Being asymptomatic of pulmonary TB with a normal chest X-ray, Mr Smith was not a risk to others (NICE, 2011; PHE, 2013). He did not appear to be unduly concerned about his status. However, whether he decides to inform his friends and relatives is a personal matter. For many people this may not be the case; historically TB has been, and in many senses continues to be, a highly stigmatised disease (Courtwright and Turner, 2010). Attitudes vary, but in some cultures TB may be considered a ‘curse’ on a family, as the illness is an airborne infection that can spread easily especially in overcrowded conditions (Courtwright and Turner, 2010). Research in the UK unequivocally highlights the majority of TB cases as being discovered in patients born outside of the UK, mainly originating from South Asia and sub-Saharan Africa (PHE, 2013). Amongst the UK-born population, those found to be positive for TB are those with social risk factors, including homelessness and a positive HIV status (Story et al, 2007). The impact of imprisonment and illicit drug use are also recognised risk factors (Story et al, 2007). These are vulnerable groups who are often already marginalised in society and the added diagnosis of TB can compound their isolation.

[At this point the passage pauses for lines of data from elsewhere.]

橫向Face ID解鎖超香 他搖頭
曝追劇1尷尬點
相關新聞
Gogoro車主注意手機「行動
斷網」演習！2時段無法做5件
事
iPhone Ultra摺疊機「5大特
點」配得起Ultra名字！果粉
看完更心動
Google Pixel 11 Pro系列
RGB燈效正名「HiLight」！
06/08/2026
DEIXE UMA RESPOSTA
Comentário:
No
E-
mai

Stigmatisation is a social determinant of health.When such stigma exists, the fear of the social and economic ramifications of such a diagnosis can make individuals reluctant to seek and complete medical care (Courtwright and Turner, 2010).

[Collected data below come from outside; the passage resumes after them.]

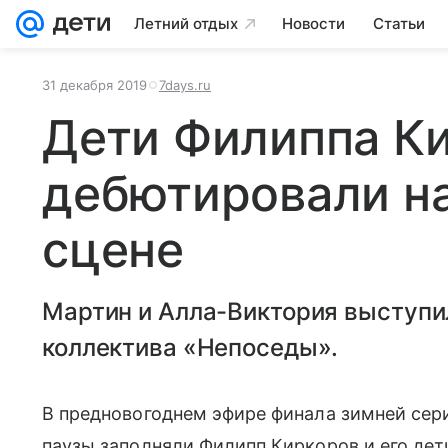
Летний отдых
Новости
Статьи
31 декабря 2019
7days.ru
Дети Филиппа К
дебютировали н
сцене
Мартин и Алла-Виктория выступи
коллектива «Непоседы».
В предновогоднем эфире финала зимней сери
паузы заполняли Филипп Киркоров и его дет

Stigmatisation of TB increases diagnostic delay and impedes treatment adherence. Despite improved education, such entrenched attitudes and prejudices prevail, which makes the eradication of this disease an enormous challenge (Story et al, 2007; Courtwright and Turner, 2010). Perhaps surprisingly, all the Asian and Sub-Saharan African patients screened in the emergency department were found to be negative while Mr Smith the indigenous patient was positive, which to an extent challenges many of the preconceptions about TB, particularly among ethnic minorities.

Such cases not only serve to highlight the dangers of preconceptions and stereotyping of individuals and communities. They also help to dispel some of the myths and taboos surrounding TB. TB can be contracted by anyone, with the majority diagnosed being asymptomatic carriers of latent TB. Studies have demonstrated that approximately 30% of healthy people closely exposed to TB will become infected but only 5–10% of them will go on to develop TB (Morrison et al, 2008; PHE, 2013). For the 5–10%who go on to develop TB the risk is greatest within the first five years following infection.

The example of Mr Smith demonstrates that inclusive capture methods such as those used in the emergency department generate results, which is important and the main thrust of the study. What is perhaps much more subtle but no less powerful is that this inclusive capture method not only raises awareness in the greater community but also makes a strong statement about who is vulnerable to TB, challenging hitherto preconceptions and prejudices. Tuberculosis does not discriminate; it would be naive to believe that the indigenous are immune or in any way exempt as contrary to historical beliefs and popular prejudice, TB is alive and well; the reality is we are all as vulnerable as Mr Smith.